--- Data supplied Enclosed Below ---
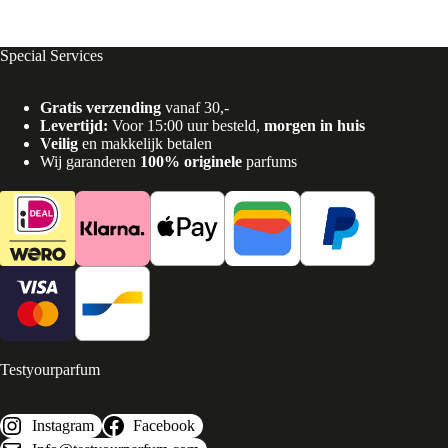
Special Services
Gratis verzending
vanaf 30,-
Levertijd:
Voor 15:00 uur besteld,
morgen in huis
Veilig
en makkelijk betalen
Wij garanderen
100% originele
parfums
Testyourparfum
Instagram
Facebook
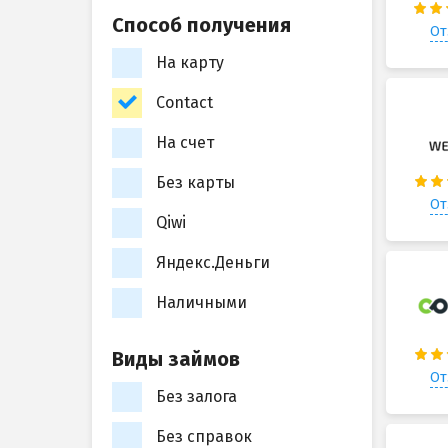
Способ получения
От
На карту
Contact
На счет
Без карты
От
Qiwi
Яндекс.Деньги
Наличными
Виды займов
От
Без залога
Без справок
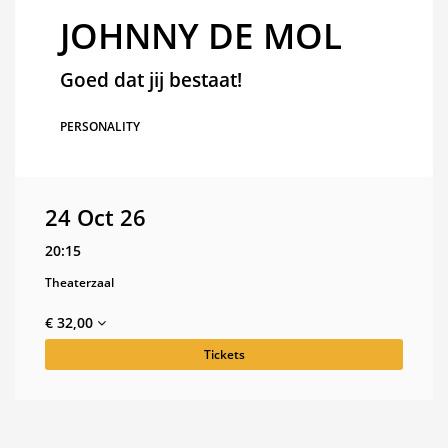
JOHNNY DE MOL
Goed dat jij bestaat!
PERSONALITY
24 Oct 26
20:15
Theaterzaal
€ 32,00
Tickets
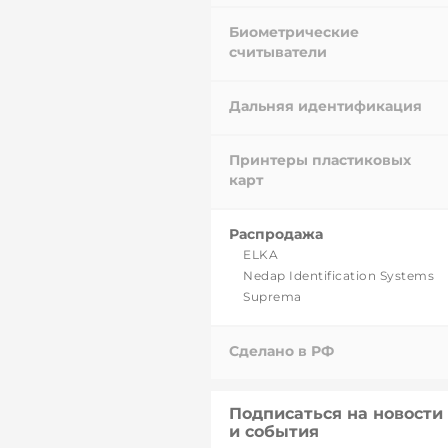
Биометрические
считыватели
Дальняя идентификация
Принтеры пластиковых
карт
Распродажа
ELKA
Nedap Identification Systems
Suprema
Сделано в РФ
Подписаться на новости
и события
--- End of Enclosed Data supplied ---
--- Data supplied Enclosed Below ---
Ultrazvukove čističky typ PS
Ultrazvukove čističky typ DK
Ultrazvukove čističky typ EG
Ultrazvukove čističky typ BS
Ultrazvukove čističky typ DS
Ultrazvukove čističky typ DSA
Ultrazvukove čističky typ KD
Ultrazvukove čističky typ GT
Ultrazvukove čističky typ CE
--- End of Enclosed Data supplied ---
■ **Task directions**
From the data, collect all lines where the string "Ultrazvukove" appears.

■ **Response to the task**
Ultrazvukove čističky typ PS
Ultrazvukove čističky typ DK
Ultrazvukove čističky typ EG
Ultrazvukove čističky typ BS
Ultrazvukove čističky typ DS
Ultrazvukove čističky typ DSA
Ultrazvukove čističky typ KD
Ultrazvukove čističky typ GT
Ultrazvukove čističky typ CE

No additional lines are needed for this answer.